Las previsiones no eran buenas. Es domingo 12 de mayo y amanece con fuertes rachas de viento. En el Parque González Hontoria las bolsas con los lotes de la noche del alumbrado están siendo retiradas por los servicios de limpieza una mañana más. Algunas vuelan, las ramas de los árboles rugen y avisan con que el señor Este no dará tregua. Pero la dio.

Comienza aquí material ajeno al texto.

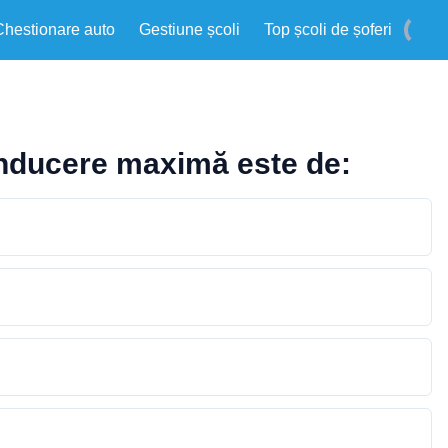
Chestionare auto
Gestiune școli
Top școli de șoferi
onducere maximă este de:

A mediodia el viento hace un amago. Los coches de caballos dan vueltas en busca de familias que quieran vivir la experiencia de exhibirse por el Real. “¿Señores, un paseíto?”, comenta un hombre vestido de corto. Una familia de turistas cede. A un lado Inés Arrimadas, acaba de aparecer con una comitiva saludando a diestro… y siniestro. Por la vera del templete municipal, un numeroso grupo de mujeres ríen, cantan y tocan las palmas. Son las dos y probablemente son el colectivo más animado de toda la Feria del Caballo. “Somos de Barcelona, sí, sí, catalanas… y nos encanta Jerez, que lo sepas”, aclara una de ellas, como si alguien hubiera dudado de ello. “Ya sabes, ya sabes… por vuestra gente, abierta, alegre, simpática”, comenta emocionada. Algunas de ellas repiten, incluso por tercera vez. Otras, sorprendidas, confirman que lo que le habían dicho es verdad.

Un grupo de catalanas, en el Real de la Feria del Caballo. FOTO: MANU GARCÍA.

“¿Una foto?”. Para una pareja malagueña-balear es la primera vez en la Feria. Para otros jóvenes, con un marco photocall de una despedida de soltero, el domingo precisamente no es una fiesta de bienvenida. El calor aprieta y en el sol sólo una pequeña brisa que levanta tras de sí un poco de albero permite tomar aire. Ha sido regado, afortunadamente está asentado y el mal es menor. En el Real más turistas que familias, en las calles más familias que turistas. El ambiente es acogedor, cercano, pero se siente y se palpa que es el primer día.

La gente almuerza, y desde fuera se puede observar ya el trasiego de pescaíto y pimientos fritos, y las medias botellas de vino fino hacen su aparición. Con un par de catavinos, una familia brinda. El levante comienza a amainar. Hay quien dijo que no iba a hacerlo, que la Feria este domingo iba a celebrarse en cualquier lugar perdido del desierto del Sáhara, y que la barra de una caseta sería un ansiado oasis. Pero se equivocaron (un poco).

Tomasito, saludando a lavozdelsur.es este domingo de Feria. FOTO: MANU GARCÍA.

A la hora de la siesta, el paseo por momentos se hace más agradable. Hay quien sigue desafiando al viento de levante con media botella de Tío Pepe —o de Tío Mateo, dejémonos de escrúpulos a la hora de mencionar algunas marcas—. Hay quien espera para hacerlo más tarde con cualquier otro fino —maldita sea, aprender a bebed— en aquel lugar en el que se concentran los jóvenes y no tan jóvenes, otra tarde —y noche— más. Los rebujitos hacen acto de presencia, los dolores de garganta también. Entre los que vienen y los que se van, Tomasito aparece, como siempre, como un rayo.

La tarde del domingo parece más normal de lo que se creía. El sol empieza a irse y el viento no quema, refresca. Es demasiado pronto para tomar un respiro. Es la primera jornada pero para algunos ya es la tercera —o la cuarta—. Hay quien confunde hasta el día. “¿Pero mañana qué día es… es festivo?”. De sábado a sábado. Lunes que son nuevos domingos, y domingos que parecen lunes después de alumbrados. Pero es Feria, y la noción del tiempo es relativa. La media botella de fino, hoy sin 7up, le ha ganado al levante. El alumbrado se enciende, la fiesta continúa. Nadie ni nada importante ha volado, ni siquiera las ganas de vivir la Feria.